Resistance to change comes down to local elites having little appetite for a political democratization that would only damage them. “There has not been the political will on the part of the Cambodian government to introduce reforms. They have paid lip service to human rights because to do so would undermine CPP rule,” argued Strangio, who added that the authorities in Phnom Penh have become skilled at making promises and using the right buzzwords to assuage international partners’ concerns.
Aid might have improved specific sectors, but it did not manage to buy the leaders’ compliance with imported ideals – partly because no matter what they did the flow of money was never seriously affected.
“If anything, aid has fostered bad governance: more corruption. And if it hasn’t, there’s no relationship as the worse the governance, the aid just keeps coming (and sometimes in the past even grew when things went from bad to worse),” said Sophal Ear, an Associate Professor of Diplomacy and World Affairs at Occidental College in Los Angeles.
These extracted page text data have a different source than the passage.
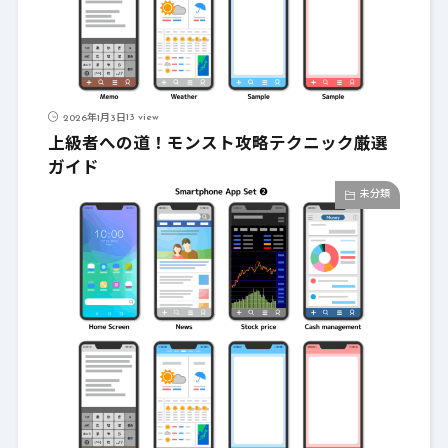
13 view
2026年1月3日
上級者への道！モンスト攻略テクニック厳選
ガイド
未分類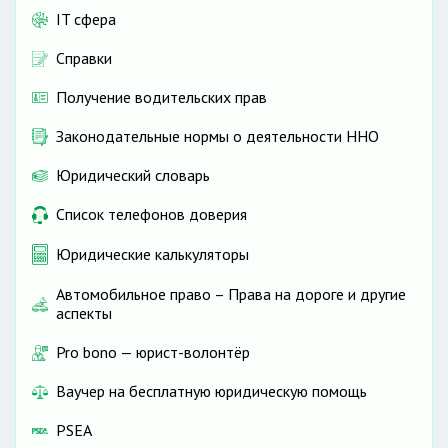
IT сфера
Справки
Получение водительских прав
Законодательные нормы о деятельности ННО
Юридический словарь
Список телефонов доверия
Юридические калькуляторы
Автомобильное право – Права на дороге и другие
аспекты
Pro bono — юрист-волонтёр
Ваучер на бесплатную юридическую помощь
PSEA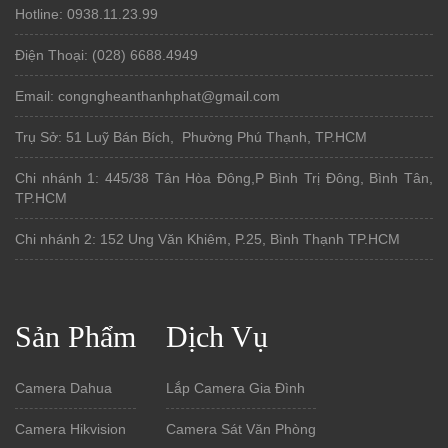
Hotline: 0938.11.23.99
Điện Thoại: (028) 6688.4949
Email: congngheanthanhphat@gmail.com
Trụ Sở: 51 Luỹ Bán Bích, Phường Phú Thạnh, TP.HCM
Chi nhánh 1: 445/38 Tân Hòa Đông,P Bình Trị Đông, Bình Tân,
TP.HCM
Chi nhánh 2: 152 Ung Văn Khiêm, P.25, Bình Thạnh TP.HCM
Sản Phẩm
Dịch Vụ
Camera Dahua
Lắp Camera Gia Đình
Camera Hikvision
Camera Sát Văn Phòng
Complaining is common, with punishment often threatened, but never meted out. Even repeated malfeasance has not elicited strong reactions. Take Cambodia’s environment: illegal logging may still be rampant across the country and even within national parks – as Asia Sentinel reported last year – yet over the years foreign funding has underpinned environmental conservation. Even the political shenanigans that preceded and followed the elections in 2013 were not met with a backlash, though they fully exposed the authoritarian nature of local rule.
Since then the country has, if anything, become more authoritarian. Faced with the worst electoral results since the late 1990s, the authorities launched a new crackdown that gathered pace after communal elections in June showed the CPP was still losing ground, resulting in the crackdown on the media and the opposition.
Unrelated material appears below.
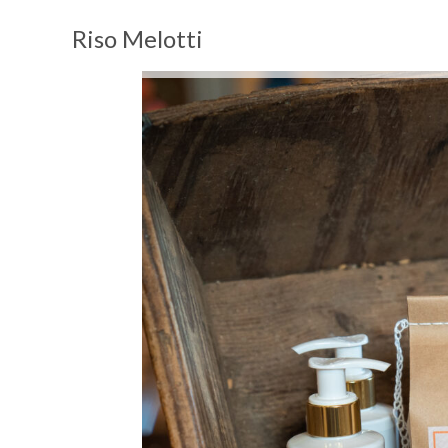
Riso Melotti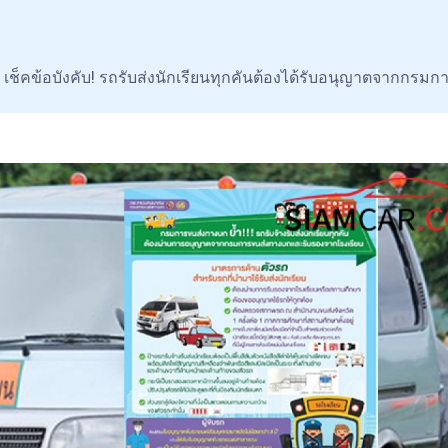
เช็คข้อบังคับ! รถรับส่งนักเรียนทุกคันต้องได้รับอนุญาตจากกร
Donors are once again threatening to slash funding. Sweden is up in arms, with Human Rights Ambassador Annika Ben David arguing that “should the Cambodia National Rescue Party be dissolved, this will force my government to rethink our engagement Cambodia.” Human rights groups have called on Europe and Japan to take action, too.
Whether this time things will be different remains to be seen. And more importantly, it is unclear that a significant reduction in aid would have tangible effects. Even assuming there once was a chance of forcing Hun Sen to change his policies, it might now be too late for at least two reasons.
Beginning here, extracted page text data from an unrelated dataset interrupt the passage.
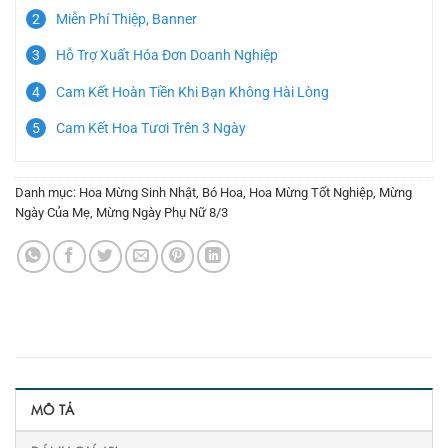
Miễn Phí Thiệp, Banner
Hỗ Trợ Xuất Hóa Đơn Doanh Nghiệp
Cam Kết Hoàn Tiền Khi Bạn Không Hài Lòng
Cam Kết Hoa Tươi Trên 3 Ngày
Danh mục:
Hoa Mừng Sinh Nhật
,
Bó Hoa
,
Hoa Mừng Tốt Nghiệp
,
Mừng
Ngày Của Mẹ
,
Mừng Ngày Phụ Nữ 8/3
MÔ TẢ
First, the Cambodian economy has become much bigger than it used to be and is expected to keep expanding. This is an excellent development in many ways, but it also reduces foreign leverage. “If aid were cut, it wouldn’t be the end of Cambodia’s economy. The aid industrial complex is there, but it’s a shadow of its former self considering other sectors of the economy: garments, construction, etc,” says Professor Ear, who also authored ‘Aid Dependence in Cambodia: How Foreign Assistance Undermines Democracy’.
The second is the rise of China, whose own aid to the country has skyrocketed in recent years. As reported by Reuters, over a third of $732 million in bilateral aid for 2016 has come from China, dwarfing figures from both the US and European countries. The People’s Republic also provided about 20 percent of total investment in 2016, more than Cambodians themselves.
Since the country’s opening up to the world in the 1980s, Beijing has taken a hands-off approach to domestic issues in countries it deals with – whereas the US and Europe may ignore human rights if it suits them, Beijing takes pride in doing so. As far as Cambodia is concerned, Chinese leaders have made clear they do not intend to criticize any policy Phnom Penh sees fit to undertake, thus emboldening local authorities.
Beijing, Hun Sen quipped in September, is “a strong backer who continues to help Cambodia in all conditions, without allowing any foreign countries to break us”. And for once he might have been fully honest in commenting on policy matters.